**WHAT THE TASK ASKS**
For this exercise, output exactly and only the lines running from the one with "Bewegung oder eine" through the final line of the data below, without pictures.
== GIVEN RECORDS ==
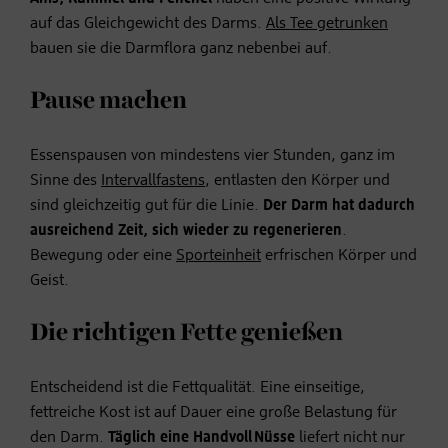
auf das Gleichgewicht des Darms.
Als Tee getrunken
bauen sie die Darmflora ganz nebenbei auf.
Pause machen
Essenspausen von mindestens vier Stunden, ganz im
Sinne des
Intervallfastens
, entlasten den Körper und
sind gleichzeitig gut für die Linie.
Der Darm hat dadurch
ausreichend Zeit, sich wieder zu regenerieren
.
Bewegung oder eine
Sporteinheit
erfrischen Körper und
Geist.
Die richtigen Fette genießen
Entscheidend ist die Fettqualität. Eine einseitige,
fettreiche Kost ist auf Dauer eine große Belastung für
den Darm.
Täglich eine Handvoll Nüsse
liefert nicht nur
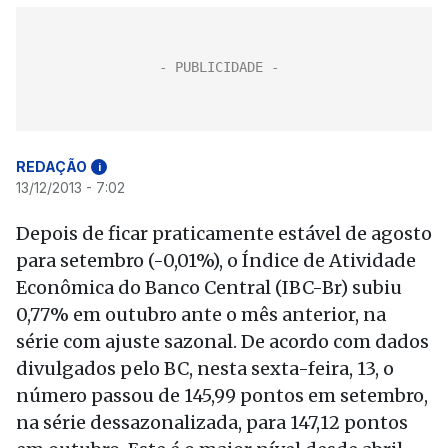
REDAÇÃO
i
13/12/2013 - 7:02
Depois de ficar praticamente estável de agosto
para setembro (-0,01%), o Índice de Atividade
Econômica do Banco Central (IBC-Br) subiu
0,77% em outubro ante o mês anterior, na
série com ajuste sazonal. De acordo com dados
divulgados pelo BC, nesta sexta-feira, 13, o
número passou de 145,99 pontos em setembro,
na série dessazonalizada, para 147,12 pontos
===
**RESULT**
Bewegung oder eine
Sporteinheit
erfrischen Körper und
Geist.
Die richtigen Fette genießen
Entscheidend ist die Fettqualität. Eine einseitige,
fettreiche Kost ist auf Dauer eine große Belastung für
den Darm.
Täglich eine Handvoll Nüsse
liefert nicht nur
REDAÇÃO
i
13/12/2013 - 7:02
Depois de ficar praticamente estável de agosto
para setembro (-0,01%), o Índice de Atividade
Econômica do Banco Central (IBC-Br) subiu
0,77% em outubro ante o mês anterior, na
série com ajuste sazonal. De acordo com dados
divulgados pelo BC, nesta sexta-feira, 13, o
número passou de 145,99 pontos em setembro,
na série dessazonalizada, para 147,12 pontos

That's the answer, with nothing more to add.